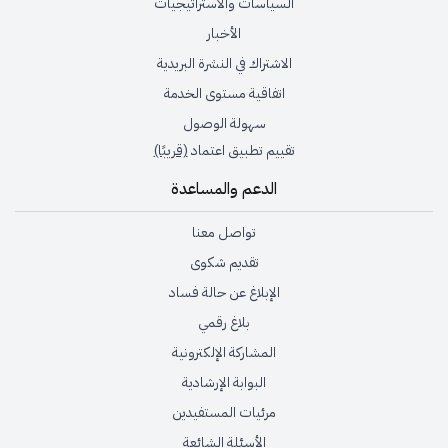
السياسات والاستراتيجيات
الأخبار
الاشتراك في النشرة البريدية
اتفاقية مستوى الخدمة
سهولة الوصول
تقييم تطبيق اعتماد
(قريبًا)
الدعم والمساعدة
تواصل معنا
تقديم شكوى
الإبلاغ عن حالة فساد
بلاغ رقمي
المشاركة الإلكترونية
البوابة الإرشادية
مرئيات المستفيدين
الأسئلة الشائعة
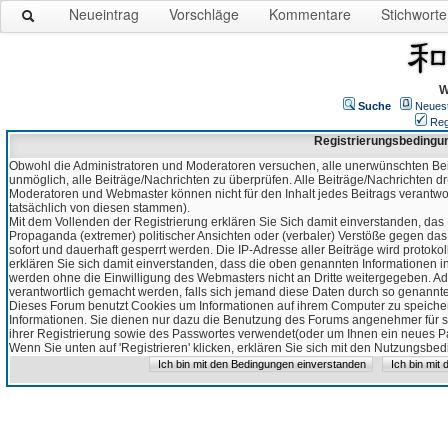
Neueintrag
Vorschläge
Kommentare
Stichworte
W
Suche
Neues
Reg
Registrierungsbedingu
Obwohl die Administratoren und Moderatoren versuchen, alle unerwünschten Bei
unmöglich, alle Beiträge/Nachrichten zu überprüfen. Alle Beiträge/Nachrichten d
Moderatoren und Webmaster können nicht für den Inhalt jedes Beitrags verantw
tatsächlich von diesen stammen).
Mit dem Vollenden der Registrierung erklären Sie Sich damit einverstanden, das 
Propaganda (extremer) politischer Ansichten oder (verbaler) Verstöße gegen da
sofort und dauerhaft gesperrt werden. Die IP-Adresse aller Beiträge wird protokol
erklären Sie sich damit einverstanden, dass die oben genannten Informationen 
werden ohne die Einwilligung des Webmasters nicht an Dritte weitergegeben. Ad
verantwortlich gemacht werden, falls sich jemand diese Daten durch so genanntes
Dieses Forum benutzt Cookies um Informationen auf ihrem Computer zu speicher
Informationen. Sie dienen nur dazu die Benutzung des Forums angenehmer für sie
ihrer Registrierung sowie des Passwortes verwendet(oder um Ihnen ein neues Pas
Wenn Sie unten auf 'Registrieren' klicken, erklären Sie sich mit den Nutzungsb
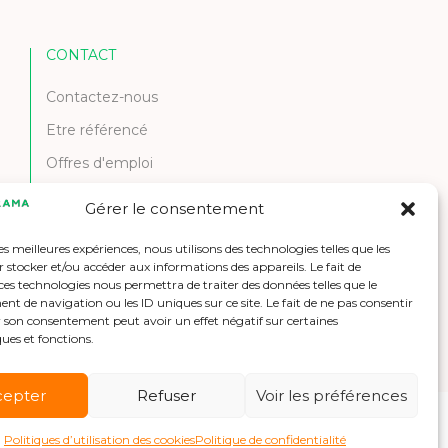
CONTACT
Contactez-nous
Etre référencé
Offres d'emploi
Gérer le consentement
les meilleures expériences, nous utilisons des technologies telles que les
 stocker et/ou accéder aux informations des appareils. Le fait de
ces technologies nous permettra de traiter des données telles que le
 de navigation ou les ID uniques sur ce site. Le fait de ne pas consentir
r son consentement peut avoir un effet négatif sur certaines
ques et fonctions.
cepter
Refuser
Voir les préférences
Politiques d’utilisation des cookies
Politique de confidentialité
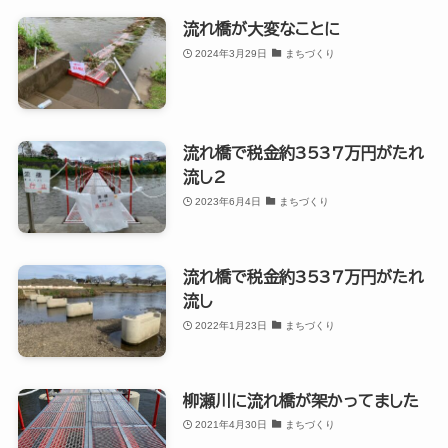
流れ橋が大変なことに
2024年3月29日
まちづくり
流れ橋で税金約3537万円がたれ
流し2
2023年6月4日
まちづくり
流れ橋で税金約3537万円がたれ
流し
2022年1月23日
まちづくり
柳瀬川に流れ橋が架かってました
2021年4月30日
まちづくり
══════
§ BRIEF
From the records above, return each line that has the string "damit".

§ YOUR RESPONSE
Mit dem Vollenden der Registrierung erklären Sie Sich damit einverstanden, das 
erklären Sie sich damit einverstanden, dass die oben genannten Informationen 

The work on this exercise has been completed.